Karin Hurt: Ellen Roosevelt do one thing every day that scares you. For me that really resonates. I would never have been able to leave my big job and start my own company, or course I was scared that’s a big risk, but when you do things that are most fulfilling and are generally the things that feel a bit scary because that’s what stretches us. That’s why I was focused so much on confidence as part of what I worked with people on. Because if you can’t have confidence and you succeed at something that scares you, the next time you do try something that scares you it won’t as scary because you’re building that muscle that says it’s going to be okay.

Jim Rembach: I think that’s a great point, I’ve chatted about this before with other guest is that you’re building neural pathways. So, what are you building your neural pathway to? Is it to get over the hump? Or is it to have the hump block you? Building the right pathway get over it. So when you start talking about this transformation and working with a major corporation, working in a multiple business units, growing up with cousins and siblings, we all have humps to get over and they make us who we are. Is there a story that you can share with us that kind of made you a better you?

Karin Hurt: Yeah. It had been an embarrassing story. I had just been promoted to my first executive job in Human Resources and it was con-current with a merger that was happening it was (10:55 inaudible) so that was all coming together. So all the players where new, new head of HR, new field leaders and I was given the assignment to put together a diversity council. And so that was people from engineering and customer service and sales all together, to say, what is our strategy going to be like for diversity for this new merged organization? Now this was years ago, 15 years ago, and so you could imagine the diversity issues were even greater that they are today, homosexuality was not as talked about as frequently, things like that.

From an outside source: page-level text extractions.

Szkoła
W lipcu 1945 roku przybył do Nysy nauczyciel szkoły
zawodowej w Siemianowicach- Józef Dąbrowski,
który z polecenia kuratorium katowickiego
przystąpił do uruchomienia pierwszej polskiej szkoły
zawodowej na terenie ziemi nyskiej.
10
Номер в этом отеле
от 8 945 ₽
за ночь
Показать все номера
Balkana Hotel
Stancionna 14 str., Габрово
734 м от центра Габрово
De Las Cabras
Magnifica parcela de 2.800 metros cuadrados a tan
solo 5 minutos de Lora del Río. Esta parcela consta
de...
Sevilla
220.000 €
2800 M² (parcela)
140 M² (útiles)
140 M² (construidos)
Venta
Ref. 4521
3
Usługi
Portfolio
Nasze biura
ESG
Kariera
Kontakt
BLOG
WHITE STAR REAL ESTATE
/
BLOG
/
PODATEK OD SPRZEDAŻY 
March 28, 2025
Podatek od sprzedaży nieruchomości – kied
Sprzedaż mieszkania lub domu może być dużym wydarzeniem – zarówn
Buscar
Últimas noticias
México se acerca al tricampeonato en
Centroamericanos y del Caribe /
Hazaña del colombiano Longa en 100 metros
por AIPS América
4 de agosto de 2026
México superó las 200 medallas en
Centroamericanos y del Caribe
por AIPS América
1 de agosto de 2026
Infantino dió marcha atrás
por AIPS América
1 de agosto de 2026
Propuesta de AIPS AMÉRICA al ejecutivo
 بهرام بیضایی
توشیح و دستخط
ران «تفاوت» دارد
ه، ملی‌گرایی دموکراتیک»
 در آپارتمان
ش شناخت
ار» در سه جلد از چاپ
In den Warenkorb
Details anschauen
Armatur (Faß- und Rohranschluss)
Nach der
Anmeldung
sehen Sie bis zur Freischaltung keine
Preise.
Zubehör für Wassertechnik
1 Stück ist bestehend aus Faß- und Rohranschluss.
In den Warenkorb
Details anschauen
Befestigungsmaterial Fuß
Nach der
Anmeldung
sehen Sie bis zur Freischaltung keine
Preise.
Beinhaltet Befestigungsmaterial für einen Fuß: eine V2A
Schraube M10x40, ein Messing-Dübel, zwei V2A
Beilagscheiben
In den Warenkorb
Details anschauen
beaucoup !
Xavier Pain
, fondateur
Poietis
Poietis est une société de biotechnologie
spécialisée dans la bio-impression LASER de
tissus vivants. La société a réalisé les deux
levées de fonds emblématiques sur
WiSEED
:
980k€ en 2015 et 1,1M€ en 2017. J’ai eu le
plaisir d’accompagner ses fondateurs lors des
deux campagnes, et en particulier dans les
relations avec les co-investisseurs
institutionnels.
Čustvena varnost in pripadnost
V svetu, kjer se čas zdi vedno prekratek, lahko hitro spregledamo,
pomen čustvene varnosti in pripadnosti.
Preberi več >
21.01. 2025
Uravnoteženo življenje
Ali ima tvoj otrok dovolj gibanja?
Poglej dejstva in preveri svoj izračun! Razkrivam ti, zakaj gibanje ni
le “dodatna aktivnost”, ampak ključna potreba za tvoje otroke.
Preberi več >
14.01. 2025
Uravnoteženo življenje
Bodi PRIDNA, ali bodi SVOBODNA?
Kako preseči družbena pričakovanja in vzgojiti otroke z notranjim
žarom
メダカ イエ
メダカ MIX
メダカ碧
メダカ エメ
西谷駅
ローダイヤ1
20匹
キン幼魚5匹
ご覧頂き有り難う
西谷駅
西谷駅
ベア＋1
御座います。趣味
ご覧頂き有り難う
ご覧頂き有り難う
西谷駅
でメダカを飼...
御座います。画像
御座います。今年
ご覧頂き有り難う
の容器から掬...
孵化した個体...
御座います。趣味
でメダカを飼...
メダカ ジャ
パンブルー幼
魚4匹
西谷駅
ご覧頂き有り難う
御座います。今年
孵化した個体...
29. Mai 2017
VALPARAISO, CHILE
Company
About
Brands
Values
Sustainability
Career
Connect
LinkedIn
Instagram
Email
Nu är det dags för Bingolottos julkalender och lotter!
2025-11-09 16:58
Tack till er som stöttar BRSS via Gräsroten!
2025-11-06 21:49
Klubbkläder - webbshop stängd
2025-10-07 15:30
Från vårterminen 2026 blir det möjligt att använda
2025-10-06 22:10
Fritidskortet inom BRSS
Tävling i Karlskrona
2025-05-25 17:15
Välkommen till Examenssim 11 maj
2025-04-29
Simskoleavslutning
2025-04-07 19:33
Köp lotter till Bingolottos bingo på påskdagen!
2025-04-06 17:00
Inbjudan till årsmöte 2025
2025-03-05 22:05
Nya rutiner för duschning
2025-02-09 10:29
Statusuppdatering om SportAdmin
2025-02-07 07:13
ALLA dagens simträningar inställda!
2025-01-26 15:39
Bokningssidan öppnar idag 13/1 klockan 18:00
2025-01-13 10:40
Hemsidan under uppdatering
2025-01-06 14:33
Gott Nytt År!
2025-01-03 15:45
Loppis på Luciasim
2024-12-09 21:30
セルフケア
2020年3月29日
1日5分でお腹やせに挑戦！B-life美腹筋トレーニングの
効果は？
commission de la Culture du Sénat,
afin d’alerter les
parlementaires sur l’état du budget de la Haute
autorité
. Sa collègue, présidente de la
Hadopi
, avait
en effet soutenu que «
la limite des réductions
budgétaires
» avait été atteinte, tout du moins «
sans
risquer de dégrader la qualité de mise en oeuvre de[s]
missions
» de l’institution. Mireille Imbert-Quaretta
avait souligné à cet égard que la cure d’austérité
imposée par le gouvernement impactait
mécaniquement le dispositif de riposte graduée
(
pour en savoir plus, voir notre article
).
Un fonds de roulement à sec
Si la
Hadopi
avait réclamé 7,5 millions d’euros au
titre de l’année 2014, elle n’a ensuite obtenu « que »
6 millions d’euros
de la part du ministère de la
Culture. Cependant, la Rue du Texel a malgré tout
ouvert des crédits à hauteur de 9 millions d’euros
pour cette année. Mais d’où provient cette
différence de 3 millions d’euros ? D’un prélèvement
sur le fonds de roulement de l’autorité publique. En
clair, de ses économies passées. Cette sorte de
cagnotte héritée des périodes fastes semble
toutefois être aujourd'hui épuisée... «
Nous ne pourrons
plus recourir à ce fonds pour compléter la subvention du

So, we had representation from a variety of race, age, gender, and sexual orientation on the council. And so one day, I thought everything was going great, I thought our strategy was coming together well, I thought we’re bonding as a team, and a women an Africa-American women came running into my office and she said, “You are a fraud.” And I was like, “Aghh, what do you mean I’m a fraud?” and she says, “I came by your office to drop something off the other day and you weren’t here you were in New York and on your desk were pictures, lots of pictures, all of you and the little boy and no dad, you are single mom.” And I said, “Yeah.” And she says, “Well, all this time we been talking about single mothers and what we’re going to do about single mothers as part of our diversity strategy and how are we going help those people and you are one.” And she said, we had a gay men on the council who came out to us, I talked about what’s like to be an African-American and some of the discrimination I have faced over my career and you just sit there and act like you’ve got no diversity challenges.
And she said, “Can you imagine what would have happened if you had said, ‘Yes, I am a single mother and I am an executive and that’s okay and you ought to be able to talk about such things at work.” And that is an indication that we have a diversity problem, if I can’t be who I am. It was such an aha moment for me because I hadn’t told my boss that I had gone through a divorce, I kept my entire personal life secret. And I did it because I thought there’s no way they’re going to promote me into this new job. They’re going to say, “Oh, gosh, she won’t be able to handle the travel, she must be going through so much stress, and I had all those labels on and assume that other people would label me that way instead of being able to show up authentically because I could do the job. And so from that moment on I realize I’ve got to lead from who I am and I’ve got to help other people lead from who they are. And I’m not going to emulate somebody else’s style and I’m not going to try to be somebody that I’m not, I’m going to realize that, yes, I had some challenges with that but that could also make me more empathetic leader and help people to connect with me. So that was really a turning point in my career.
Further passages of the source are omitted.